Before using this parameter (-X), you will need to preserve the contents within the <Profile> element. Any other data that exists in the XML file may be discarded. If you plan to run the DiskSpd test with modified input parameters, be sure to make the appropriate changes in the <Profile> section.
Optional: If you plan to run multiple DiskSpd tests, you can add more <TimeSpan> elements under <Profile>, with your desired input parameters.
You can then run DiskSpd with the -X parameter which will take the XML file path as input and output a new XML (or txt) file with the newly generated result.

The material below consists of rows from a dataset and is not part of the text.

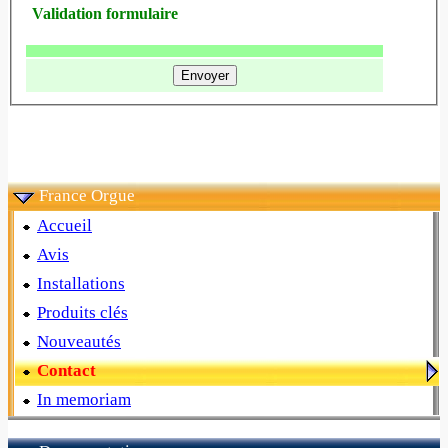
Validation formulaire
France Orgue
Accueil
Avis
Installations
Produits clés
Nouveautés
Contact
In memoriam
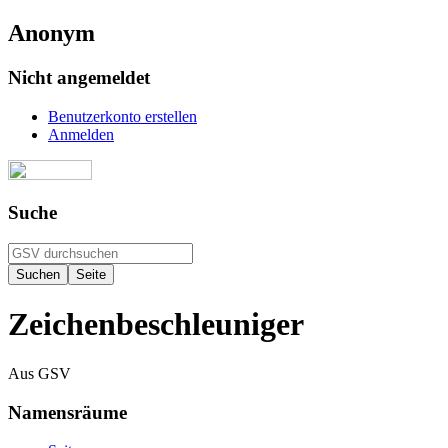
Anonym
Nicht angemeldet
Benutzerkonto erstellen
Anmelden
Suche
Zeichenbeschleuniger
Aus GSV
Namensräume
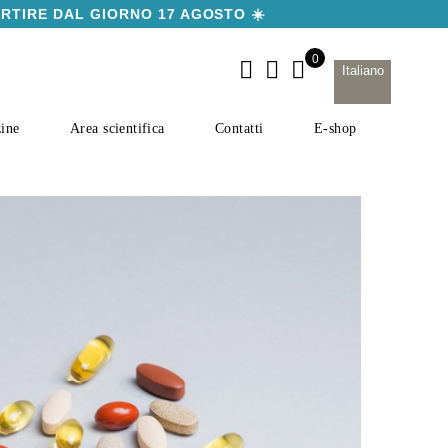
ARTIRE DAL GIORNO 17 AGOSTO ☀️
Italiano
ine
Area scientifica
Contatti
E-shop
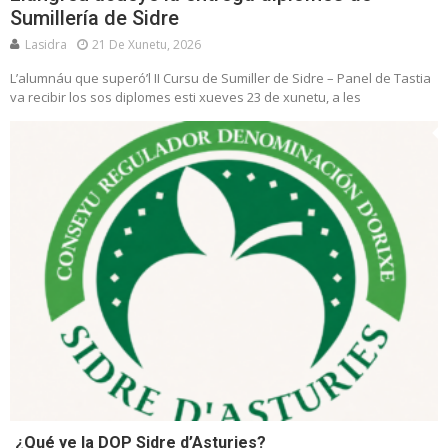
Sumillería de Sidre
Lasidra
21 De Xunetu, 2026
L’alumnáu que superó’l II Cursu de Sumiller de Sidre – Panel de Tastia
va recibir los sos diplomes esti xueves 23 de xunetu, a les
¿Qué ye la DOP Sidre d’Asturies?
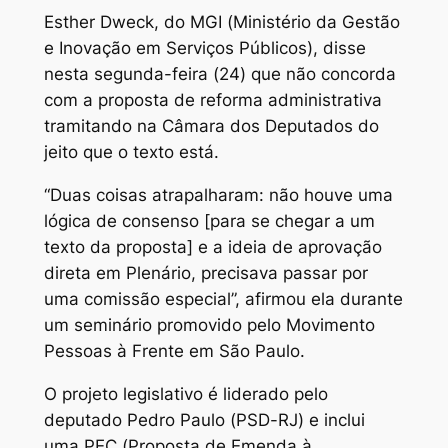
Esther Dweck, do MGI (Ministério da Gestão
e Inovação em Serviços Públicos), disse
nesta segunda-feira (24) que não concorda
com a proposta de reforma administrativa
tramitando na Câmara dos Deputados do
jeito que o texto está.
“Duas coisas atrapalharam: não houve uma
lógica de consenso [para se chegar a um
texto da proposta] e a ideia de aprovação
direta em Plenário, precisava passar por
uma comissão especial”, afirmou ela durante
um seminário promovido pelo Movimento
Pessoas à Frente em São Paulo.
O projeto legislativo é liderado pelo
deputado Pedro Paulo (PSD-RJ) e inclui
uma PEC (Proposta de Emenda à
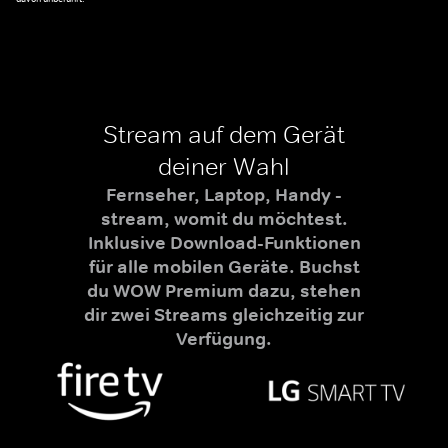
Stream auf dem Gerät
deiner Wahl
Fernseher, Laptop, Handy -
stream, womit du möchtest.
Inklusive Download-Funktionen
für alle mobilen Geräte. Buchst
du WOW Premium dazu, stehen
dir zwei Streams gleichzeitig zur
Verfügung.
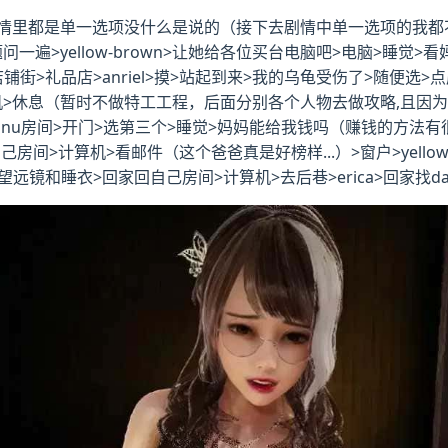
里都是单一选项没什么是说的（接下去剧情中单一选项的我都不提了
一遍>yellow-brown>让她给各位买台电脑吧>电脑>睡觉>
铺街>礼品店>anriel>摸>站起到来>我的乌龟受伤了>随便选>点店
手机>休息（暂时不做特工工程，后面分别各个人物去做攻略,且因
>danu房间>开门>选第三个>睡觉>妈妈能给我钱吗（赚钱的方
>计算机>看邮件（这个爸爸真是好榜样...）>窗户>yellow-
买望远镜和睡衣>回家回自己房间>计算机>去后巷>erica>回家找d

Bonus: Script to Extract IOPS

In case you wanted to start somewhere, I’ve included a short script that takes in a DiskSpd XML output named “output.xml” and extracts the total IOs achieved per second into a neat CSV file for you to view (ensure they are in the same path). This might be a good place to start if you want to get more data insights about IOPS. **Foreshadowing**

Final Remarks

Hopefully, this provides a solution for those situations where you always wanted a more detailed form of data or to run DiskSpd batch tests. You can also imagine that there are a variety of ways you can manipulate the XML output through PowerShell scripts. Alas, this is for another day.

Script Below

# Written by Jason Yi, PM

# This script takes the output XML file from DISKSPD and extracts the IOPS and time (seconds) and neatly organizes it into a CSV file. 
# Ensure that your XML output file is in the same directory as this script when running. 

# create path, input file, and node variables
$path = Get-Location
$file = [xml] (Get-Content "$path\output.xml")
$nodelist = $file.SelectNodes("/Results/TimeSpan/Iops/Bucket")
$ms = $nodelist.getAttribute("SampleMillisecond")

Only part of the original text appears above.